**PROBLEM**
Extract the lines up to and including the one that contains "Sonderreinigung", starting with the first line of the entries below, and omit the pictures.
STUDY MATERIAL Block Start
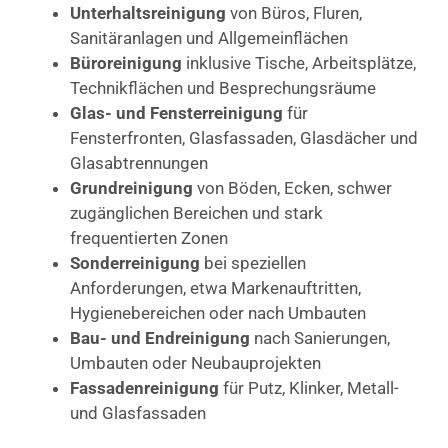
Unterhaltsreinigung
von Büros, Fluren,
Sanitäranlagen und Allgemeinflächen
Büroreinigung
inklusive Tische, Arbeitsplätze,
Technikflächen und Besprechungsräume
Glas- und Fensterreinigung
für
Fensterfronten, Glasfassaden, Glasdächer und
Glasabtrennungen
Grundreinigung
von Böden, Ecken, schwer
zugänglichen Bereichen und stark
frequentierten Zonen
Sonderreinigung
bei speziellen
Anforderungen, etwa Markenauftritten,
Hygienebereichen oder nach Umbauten
Bau- und Endreinigung
nach Sanierungen,
Umbauten oder Neubauprojekten
Fassadenreinigung
für Putz, Klinker, Metall-
und Glasfassaden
STUDY MATERIAL Block End
**ANSWER SPACE**
Unterhaltsreinigung
von Büros, Fluren,
Sanitäranlagen und Allgemeinflächen
Büroreinigung
inklusive Tische, Arbeitsplätze,
Technikflächen und Besprechungsräume
Glas- und Fensterreinigung
für
Fensterfronten, Glasfassaden, Glasdächer und
Glasabtrennungen
Grundreinigung
von Böden, Ecken, schwer
zugänglichen Bereichen und stark
frequentierten Zonen
Sonderreinigung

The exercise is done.